The idea of a chattel mortgage is that of a conveyance of personal property to secure the debt of the mortgagor; which, being conditional at the time, becomes absolute if, at a fixed time, the property is not redeemed and the statute makes it valid, as against creditors of the mortgagor, only when filed as directed. The statute provides for the filing as a substitute for "an immediately delivery," or "an actual and continued change of possession of the things mortgaged." Such provisions seem to me to exclude the idea of a chattel mortgage upon non-existent things; or that such an instrument could operate to defeat the lien of an attaching, or an execution creditor upon subsequently acquired property. Regarding the chattel mortgage in question as a mere executory agreement to give a lien, when the property came into existence, some further act was necessary, in order to make it an actual and effectual lien as against creditors. But there was no further act by the parties to the instrument, to create such an actual lien and the levy of the execution upon the crops operated to transfer their possession from the owner to that of the sheriff. As against his possession the equities of the mortgagee are unavailing for any purpose. Between the two creditors it is a question of who had gained the legal right to have the crops in satisfaction of his claim and the equitable right of the mortgagee to them, as against his debtor, was defeated by the seizure at the instance of the judgment creditor.

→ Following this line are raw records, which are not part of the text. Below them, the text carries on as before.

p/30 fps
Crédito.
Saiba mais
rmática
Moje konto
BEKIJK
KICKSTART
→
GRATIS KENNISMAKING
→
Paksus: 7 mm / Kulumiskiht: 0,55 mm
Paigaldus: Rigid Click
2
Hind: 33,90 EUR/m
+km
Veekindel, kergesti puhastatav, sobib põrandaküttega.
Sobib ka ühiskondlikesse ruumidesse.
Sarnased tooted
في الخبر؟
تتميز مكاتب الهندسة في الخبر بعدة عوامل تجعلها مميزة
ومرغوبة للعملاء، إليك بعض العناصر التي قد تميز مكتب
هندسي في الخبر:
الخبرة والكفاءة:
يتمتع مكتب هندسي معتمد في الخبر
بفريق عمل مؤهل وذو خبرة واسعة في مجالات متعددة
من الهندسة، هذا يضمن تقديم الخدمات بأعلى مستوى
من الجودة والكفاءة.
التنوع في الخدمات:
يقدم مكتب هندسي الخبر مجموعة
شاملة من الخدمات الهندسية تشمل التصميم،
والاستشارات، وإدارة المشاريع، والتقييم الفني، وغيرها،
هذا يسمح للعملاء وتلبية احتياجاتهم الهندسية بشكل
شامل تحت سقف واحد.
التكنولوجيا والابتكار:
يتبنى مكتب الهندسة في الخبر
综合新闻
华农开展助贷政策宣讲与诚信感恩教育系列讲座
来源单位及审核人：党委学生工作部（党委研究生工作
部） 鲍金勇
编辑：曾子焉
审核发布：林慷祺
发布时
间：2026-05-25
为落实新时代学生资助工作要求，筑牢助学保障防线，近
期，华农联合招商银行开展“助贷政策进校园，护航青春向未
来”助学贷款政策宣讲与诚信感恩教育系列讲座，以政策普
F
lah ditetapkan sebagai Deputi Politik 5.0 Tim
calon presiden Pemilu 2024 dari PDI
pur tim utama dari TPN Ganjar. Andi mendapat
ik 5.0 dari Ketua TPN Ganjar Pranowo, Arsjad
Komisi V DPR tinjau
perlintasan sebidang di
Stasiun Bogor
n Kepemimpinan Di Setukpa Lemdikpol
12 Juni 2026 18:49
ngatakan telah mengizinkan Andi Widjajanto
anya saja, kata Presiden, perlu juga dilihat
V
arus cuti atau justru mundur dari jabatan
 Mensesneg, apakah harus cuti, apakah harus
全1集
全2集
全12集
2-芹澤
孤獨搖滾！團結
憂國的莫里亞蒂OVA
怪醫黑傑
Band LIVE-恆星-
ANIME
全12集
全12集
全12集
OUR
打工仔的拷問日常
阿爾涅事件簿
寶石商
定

We are satisfied as to the correctness of the conclusion reached by the General Term below, that there should have been a direction of a verdict for the plaintiff for the potatoes and beans, obtained from the planting done after the execution and delivery of the mortgage.
The order appealed from should be affirmed and, under the stipulation, judgment absolute should be ordered for the plaintiff, with costs in all the courts.
All concur, except EARL, J., not voting.